■ **WORK ORDER**: Give back each entry verbatim.
══ PROVIDED ENTRIES
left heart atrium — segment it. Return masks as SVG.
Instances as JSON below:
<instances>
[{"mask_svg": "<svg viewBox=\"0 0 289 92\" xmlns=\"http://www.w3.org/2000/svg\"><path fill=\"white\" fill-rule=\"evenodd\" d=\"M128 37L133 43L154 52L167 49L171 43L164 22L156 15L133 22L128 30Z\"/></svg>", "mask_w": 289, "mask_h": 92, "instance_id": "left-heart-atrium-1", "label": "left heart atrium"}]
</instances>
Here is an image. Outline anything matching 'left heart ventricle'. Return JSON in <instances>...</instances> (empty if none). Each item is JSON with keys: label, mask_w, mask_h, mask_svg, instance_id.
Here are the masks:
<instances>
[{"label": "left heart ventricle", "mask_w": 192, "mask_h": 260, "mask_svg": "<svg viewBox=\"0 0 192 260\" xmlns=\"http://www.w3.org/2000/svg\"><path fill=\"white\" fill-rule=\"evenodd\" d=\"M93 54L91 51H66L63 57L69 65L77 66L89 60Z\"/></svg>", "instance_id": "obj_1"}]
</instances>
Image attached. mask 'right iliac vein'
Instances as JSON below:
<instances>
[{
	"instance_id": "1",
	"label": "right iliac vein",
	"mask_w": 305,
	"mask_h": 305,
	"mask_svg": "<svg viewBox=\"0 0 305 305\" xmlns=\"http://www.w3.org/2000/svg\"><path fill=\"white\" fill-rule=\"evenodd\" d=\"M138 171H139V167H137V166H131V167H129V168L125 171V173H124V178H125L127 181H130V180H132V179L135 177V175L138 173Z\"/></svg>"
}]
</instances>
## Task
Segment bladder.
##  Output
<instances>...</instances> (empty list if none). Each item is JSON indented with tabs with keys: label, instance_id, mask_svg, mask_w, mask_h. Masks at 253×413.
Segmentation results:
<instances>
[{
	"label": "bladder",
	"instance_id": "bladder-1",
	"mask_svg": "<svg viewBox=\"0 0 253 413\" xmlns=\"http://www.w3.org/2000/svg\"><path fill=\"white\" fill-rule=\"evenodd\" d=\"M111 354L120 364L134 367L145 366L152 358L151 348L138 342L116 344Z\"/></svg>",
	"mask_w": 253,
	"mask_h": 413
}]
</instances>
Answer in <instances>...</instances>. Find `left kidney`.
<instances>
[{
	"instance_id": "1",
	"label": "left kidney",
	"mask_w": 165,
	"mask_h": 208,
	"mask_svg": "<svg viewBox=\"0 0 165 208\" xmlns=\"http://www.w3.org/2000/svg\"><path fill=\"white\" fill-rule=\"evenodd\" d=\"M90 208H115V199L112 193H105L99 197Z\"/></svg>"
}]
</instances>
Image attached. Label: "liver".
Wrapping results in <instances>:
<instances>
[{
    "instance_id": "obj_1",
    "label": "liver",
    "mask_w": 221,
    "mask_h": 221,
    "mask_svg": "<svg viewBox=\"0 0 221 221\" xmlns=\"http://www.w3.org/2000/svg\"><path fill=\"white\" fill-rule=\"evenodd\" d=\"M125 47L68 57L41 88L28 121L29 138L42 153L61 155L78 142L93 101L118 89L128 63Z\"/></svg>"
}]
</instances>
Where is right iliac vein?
════
■ **ANSWER TO THE EXERCISE**:
left heart atrium — segment it. Return masks as SVG.
Instances as JSON below:
<instances>
[{"mask_svg": "<svg viewBox=\"0 0 289 92\" xmlns=\"http://www.w3.org/2000/svg\"><path fill=\"white\" fill-rule=\"evenodd\" d=\"M128 37L133 43L154 52L167 49L171 43L164 22L156 15L133 22L128 30Z\"/></svg>", "mask_w": 289, "mask_h": 92, "instance_id": "left-heart-atrium-1", "label": "left heart atrium"}]
</instances>
Here is an image. Outline anything matching 'left heart ventricle'. Return JSON in <instances>...</instances> (empty if none). Each item is JSON with keys: label, mask_w, mask_h, mask_svg, instance_id.
Here are the masks:
<instances>
[{"label": "left heart ventricle", "mask_w": 192, "mask_h": 260, "mask_svg": "<svg viewBox=\"0 0 192 260\" xmlns=\"http://www.w3.org/2000/svg\"><path fill=\"white\" fill-rule=\"evenodd\" d=\"M93 54L91 51H66L63 57L69 65L77 66L89 60Z\"/></svg>", "instance_id": "obj_1"}]
</instances>
Image attached. mask 'right iliac vein'
Instances as JSON below:
<instances>
[{
	"instance_id": "1",
	"label": "right iliac vein",
	"mask_w": 305,
	"mask_h": 305,
	"mask_svg": "<svg viewBox=\"0 0 305 305\" xmlns=\"http://www.w3.org/2000/svg\"><path fill=\"white\" fill-rule=\"evenodd\" d=\"M138 171H139V167H137V166H131V167H129V168L125 171V173H124V178H125L127 181H130V180H132V179L135 177V175L138 173Z\"/></svg>"
}]
</instances>
## Task
Segment bladder.
##  Output
<instances>...</instances> (empty list if none). Each item is JSON indented with tabs with keys: label, instance_id, mask_svg, mask_w, mask_h. Masks at 253×413.
Segmentation results:
<instances>
[{
	"label": "bladder",
	"instance_id": "bladder-1",
	"mask_svg": "<svg viewBox=\"0 0 253 413\" xmlns=\"http://www.w3.org/2000/svg\"><path fill=\"white\" fill-rule=\"evenodd\" d=\"M111 354L120 364L134 367L145 366L152 358L151 348L138 342L116 344Z\"/></svg>",
	"mask_w": 253,
	"mask_h": 413
}]
</instances>
Answer in <instances>...</instances>. Find `left kidney`.
<instances>
[{
	"instance_id": "1",
	"label": "left kidney",
	"mask_w": 165,
	"mask_h": 208,
	"mask_svg": "<svg viewBox=\"0 0 165 208\" xmlns=\"http://www.w3.org/2000/svg\"><path fill=\"white\" fill-rule=\"evenodd\" d=\"M90 208H115V199L112 193H105L99 197Z\"/></svg>"
}]
</instances>
Image attached. Label: "liver".
Wrapping results in <instances>:
<instances>
[{
    "instance_id": "obj_1",
    "label": "liver",
    "mask_w": 221,
    "mask_h": 221,
    "mask_svg": "<svg viewBox=\"0 0 221 221\" xmlns=\"http://www.w3.org/2000/svg\"><path fill=\"white\" fill-rule=\"evenodd\" d=\"M125 47L68 57L41 88L28 121L29 138L42 153L61 155L78 142L93 101L118 89L128 63Z\"/></svg>"
}]
</instances>
Where is right iliac vein?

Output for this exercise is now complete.